La inocente vicepresidenta española Paz De la Vega, se dejó fotografiar con un empresario nigeriano afincado en España con sus cuatro «hijas». Parece ser que, para disgusto de la muy feminista socialista, eran sus esposas. ¿En pro de la tolerancia y el respeto multicultural, permitirá España y el resto de países europeos con gran número de musulmanes la poligamia?

En algunas poblaciones pequeñas de Holanda con mayoría musulmana se está pidiendo que el día de descanso sea el viernes en vez del domingo. ¿Se debería ceder ante la innegable voluntad popular, o habrá que esperar a que sean mayoría en toda Holanda?

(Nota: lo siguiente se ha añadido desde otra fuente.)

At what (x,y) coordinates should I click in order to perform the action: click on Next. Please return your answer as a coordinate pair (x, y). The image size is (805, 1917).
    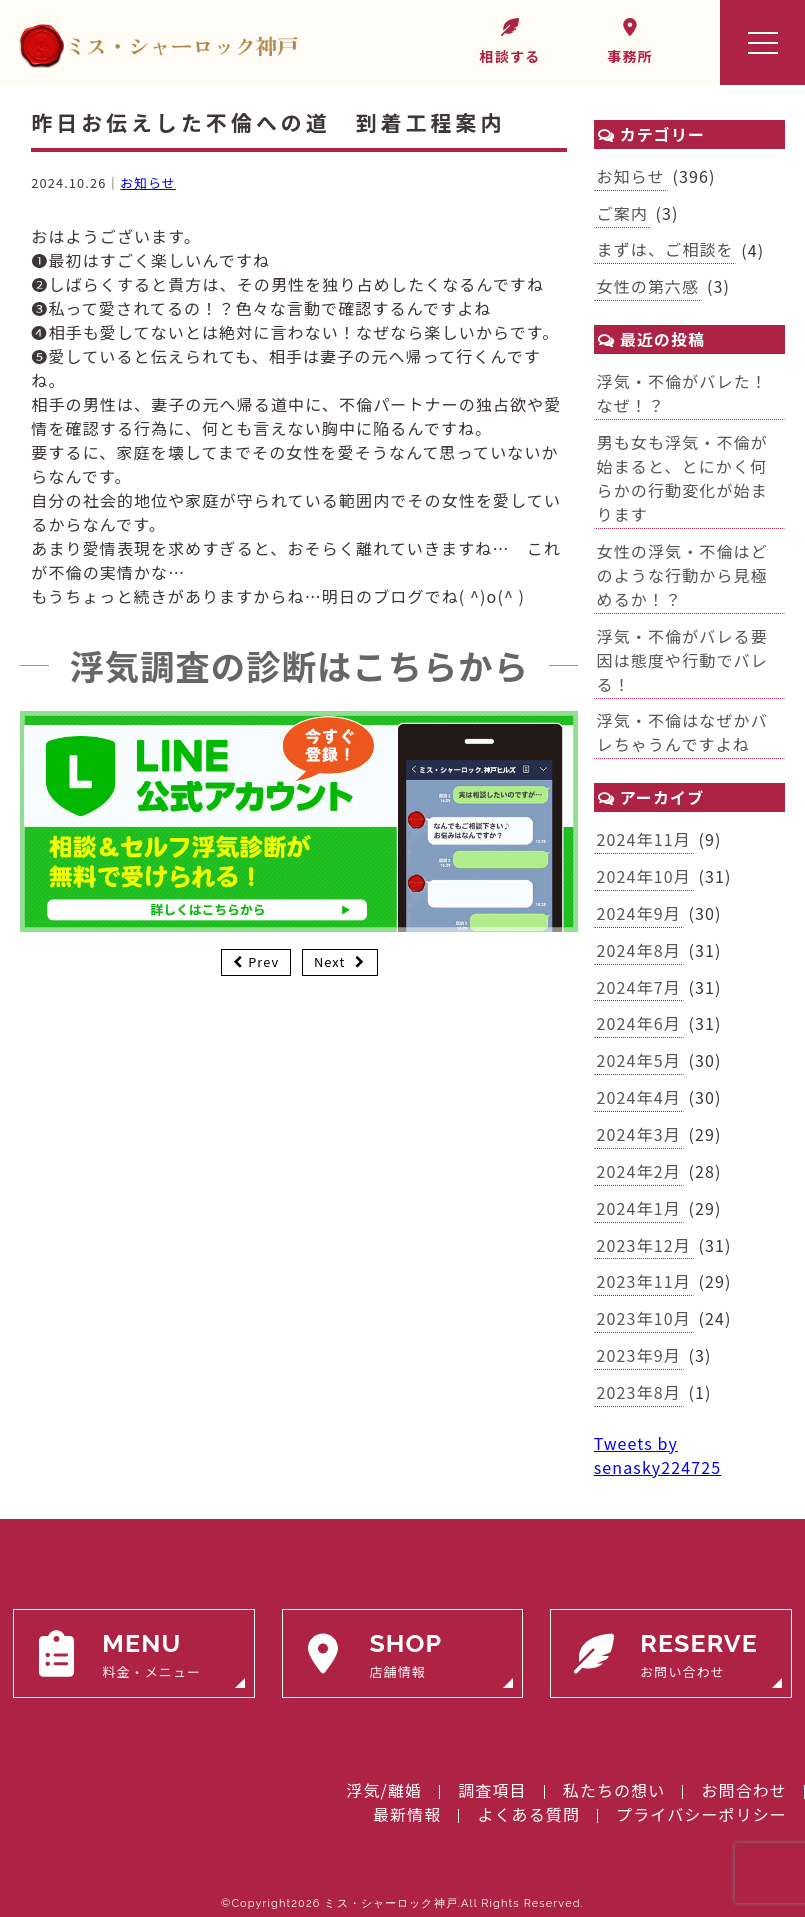     Looking at the image, I should click on (330, 961). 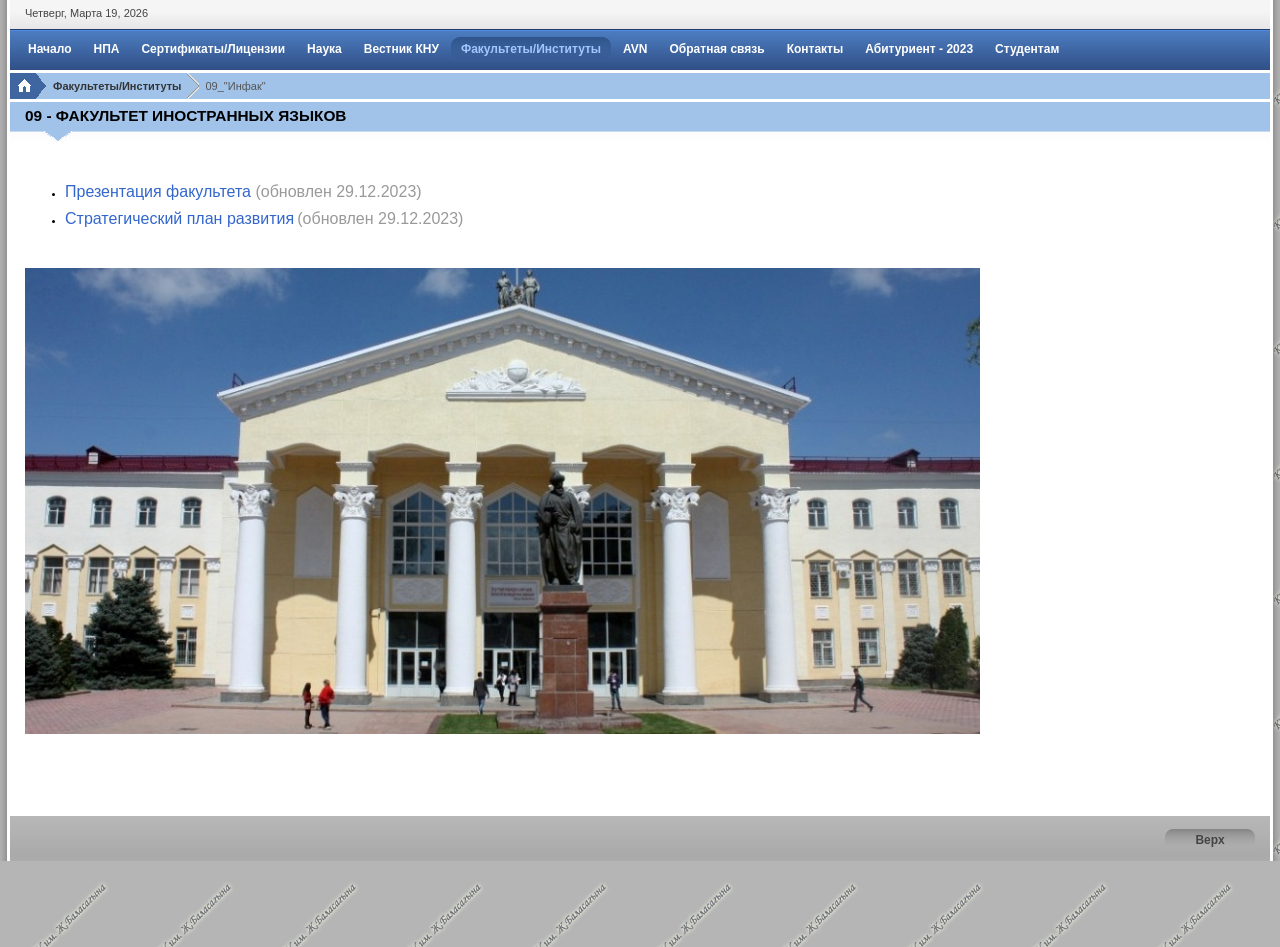 Image resolution: width=1280 pixels, height=947 pixels. Describe the element at coordinates (1209, 840) in the screenshot. I see `Верх` at that location.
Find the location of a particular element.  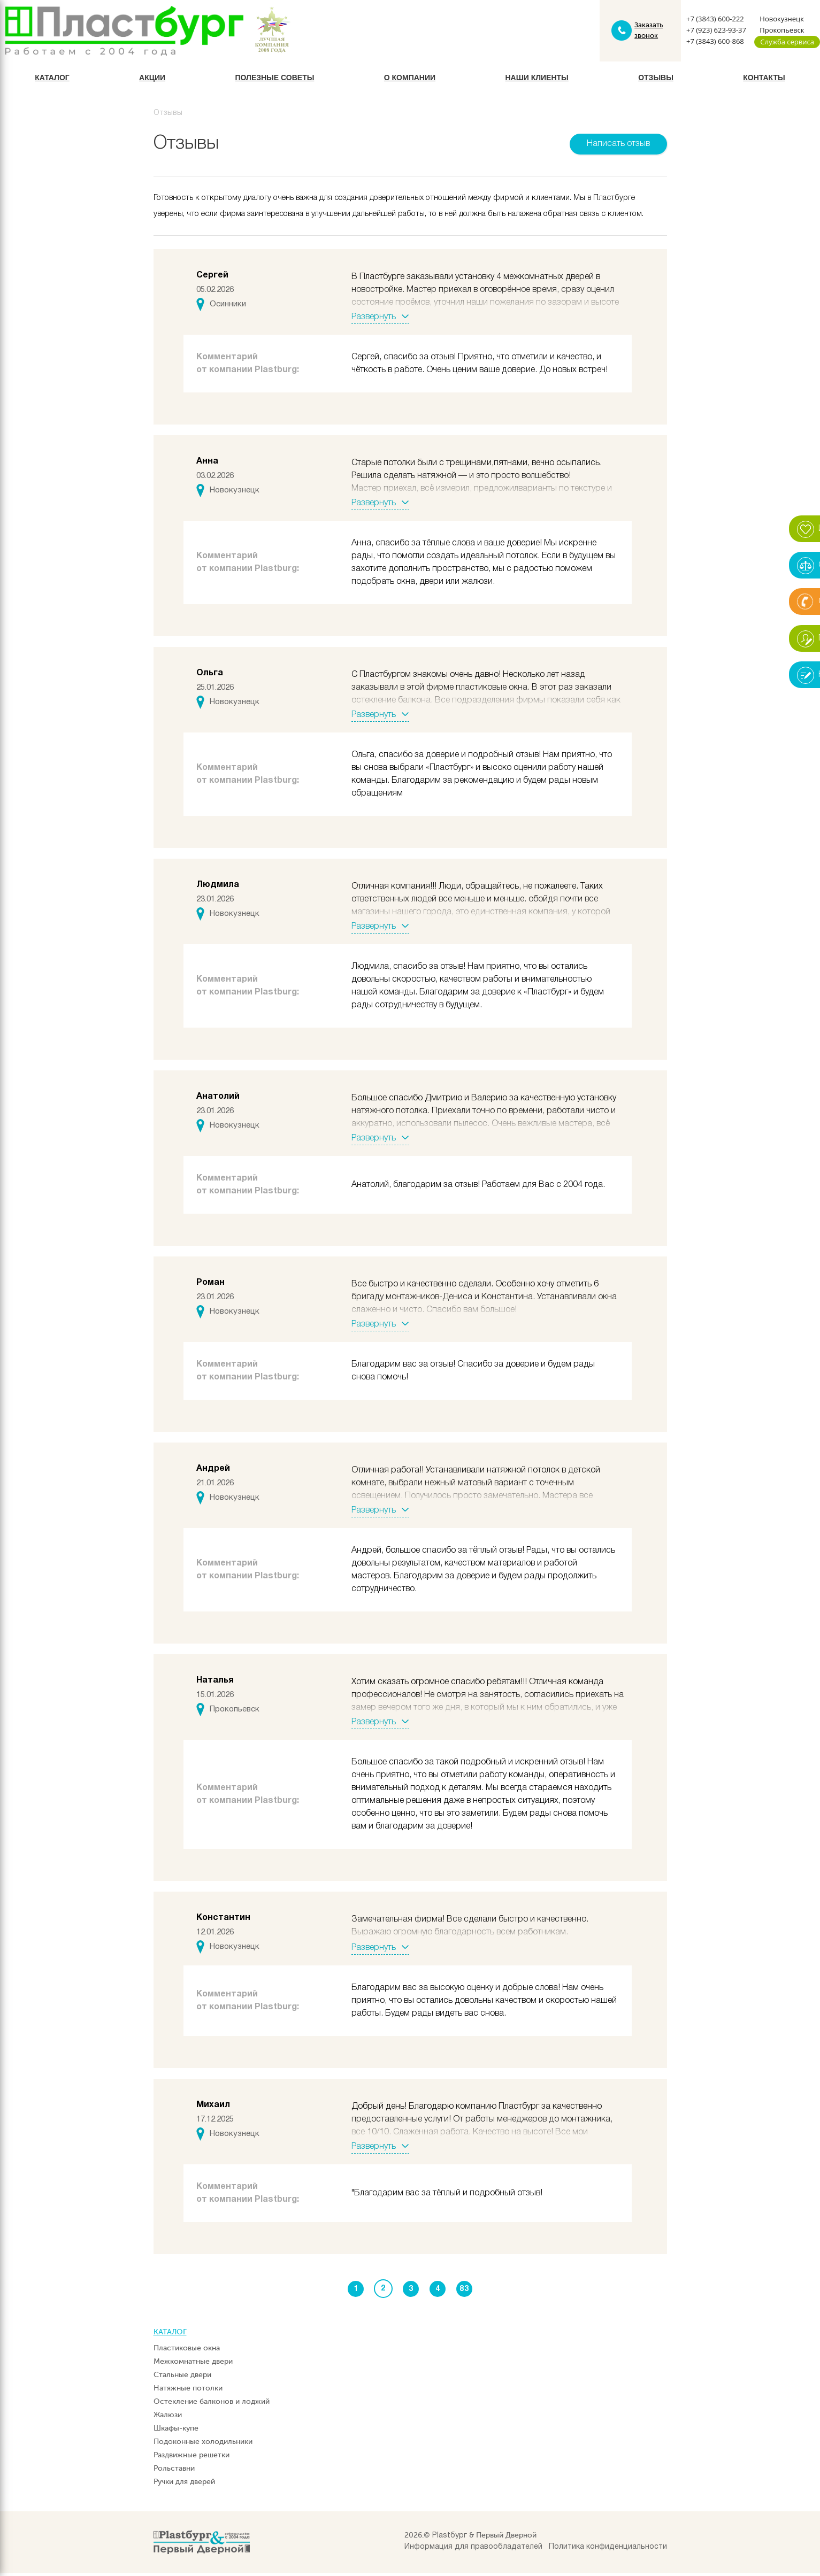 Акции is located at coordinates (152, 80).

Un caso mucho más escabroso es la ancestral costumbre de algunas sociedades norteafricanas y musulmanas de la ablación del clítoris de las niñas. Por bárbaro que parezca, esas sociedades lo aprueban; es más, las niñas que no han sido sometidas a tal brutal amputación tendrán dificultad para contraer matrimonio en una sociedad donde la mujer depende del marido para sobrevivir. ¿Se debe punir en Francia o en Alemania ese tipo de actos?

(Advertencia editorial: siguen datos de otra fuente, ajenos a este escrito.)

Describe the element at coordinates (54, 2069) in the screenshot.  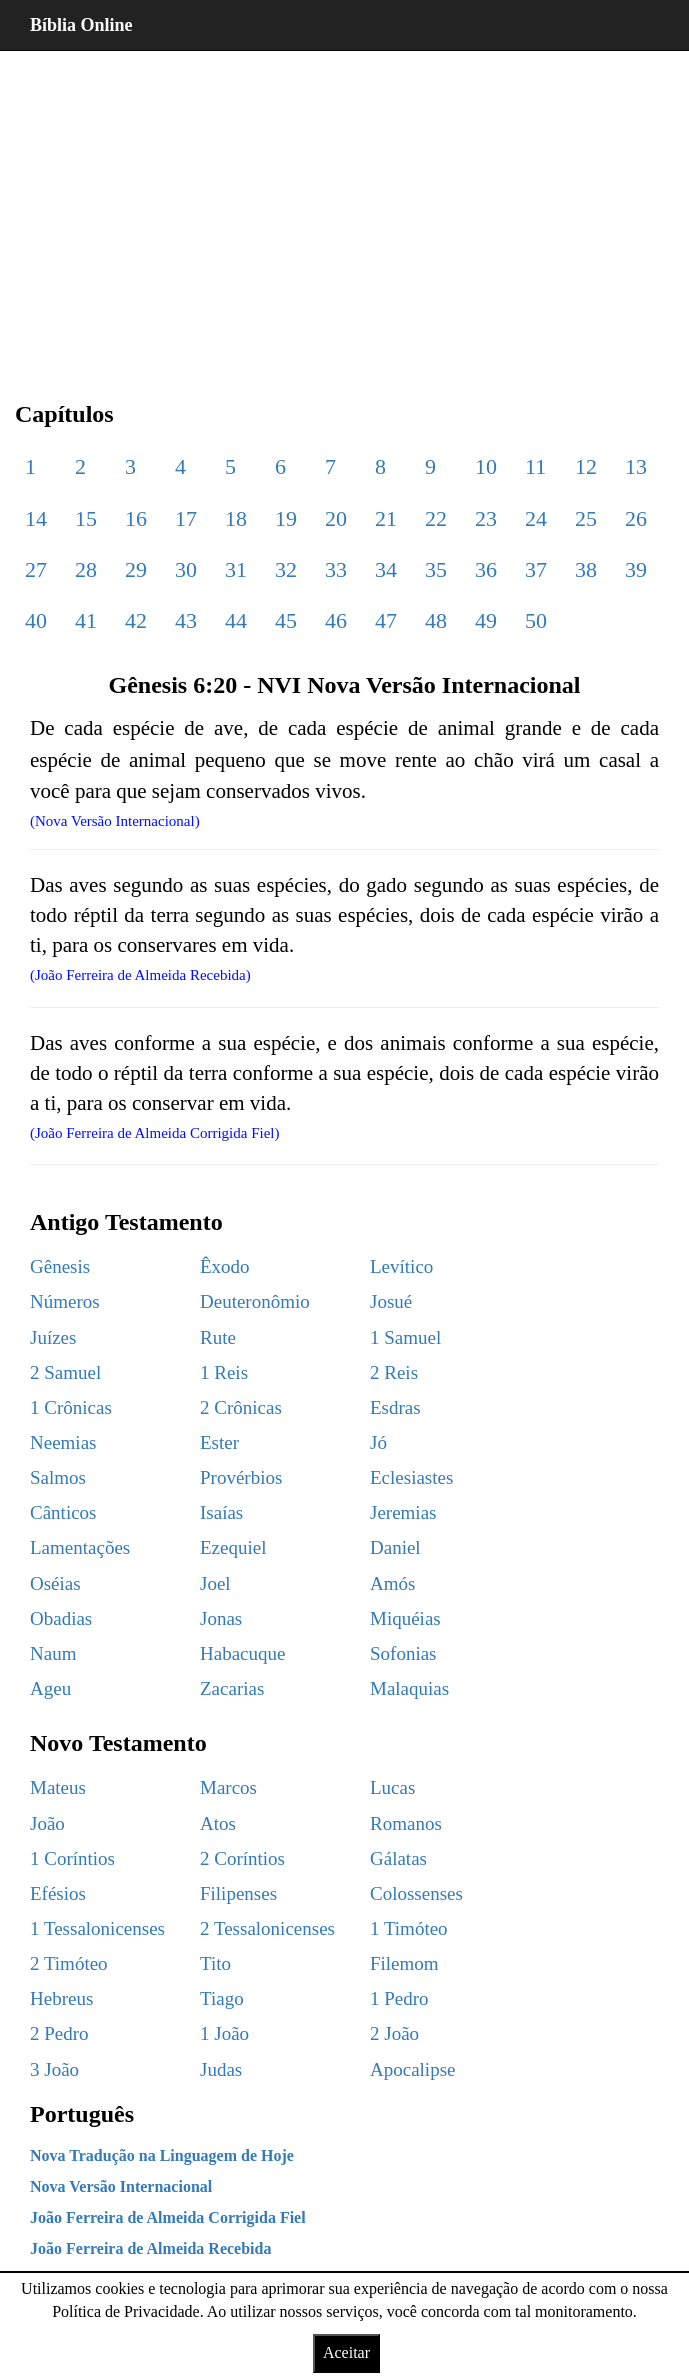 I see `3 João` at that location.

La respuesta más fácil sería decir que la mayoría debe decidir sobre esas cuestiones y otras muchas que suscita una sociedad multicultural. La opinión mayoritaria deberá concluir qué es aquello que se puede tolerar, por ser accesorio, y qué no se puede tolerar por considerarse que atenta a los fundamentos de una sociedad.

Siguiendo una tradición roussoniana y liberal sería un buen argumento para las sociedades democráticas… siempre y cuando esas sociedades sigan conservando una mayoría que apoye la democracia y, por ende, la muticulturalidad y la tolerancia. Sin embargo ese argumento se caerá como castillo de naipes cuando nos enfrentemos con sociedades donde la tradición liberal no ha llegado o la había superado como en la Alemania nazi.

En Arabia Saudí, el simple hecho de tener una Biblia en casa puede suponer la cárcel. ¿Tengo algún derecho para presionar a los saudíes para que respeten la libertad religiosa de los más de tres millones de extranjeros que no son musulmanes? El Corán dice muy claramente que en esa zona no debe haber otra religión: lo dice el profeta y nosotros, los árabes, que somos mayoría, lo aprobamos.

¿Quién eres tú Occidente para imponer normas que no son nuestras? ¿Puedo en pro de la defensa de los derechos humanos dictar embargos económicos a los países donde la ablación es costumbre? ¿Puedo a favor de la libertad de expresión presionar a China para que permita la libre creación de empresas de comunicación?

Por lo menos, en los dos primeros casos descritos arriba, y muy posiblemente en el tercero, la mayoría de la población está de acuerdo con ese tipo de actuación, por lo tanto no podría recurrir a la opinión mayoritaria para defender la tolerancia, a no ser que la ponga por encima de la opinión de la mayoría. Pero en este caso ¿por qué no tolerar la poligamia en Europa si las partes están de acuerdo?

Conclusión inconclusa

Queda muy claro que la tolerancia a lo distinto en nuestras sociedades, cada vez más multiculturales, no solo es conveniente sino necesaria. También queda claro, para la inmensa mayoría de los ciudadanos de países democráticos, que la tolerancia debe tener límites, y el sentido común nos dice dónde deben estar por muy difícil que sea demostrar filosóficamente por qué hay que ponerlos.

Para hacerlo –por más que se empeñen los defensores del iuspositivsmo absoluto– me temo que habrá que recurrir a las leyes de la naturaleza que no dependen de mayoriteos, pero para eso haría falta otro artículo que sería incapaz de escribir. Para los interesados me remito al excelente debate entre Habermas y el entonces Cardenal Ratzinger Entre razón y Religión (FCE), y por si quieren profundizar más Fe, verdad y tolerancia también del Cardenal Ratzinger (Ed. Sígueme).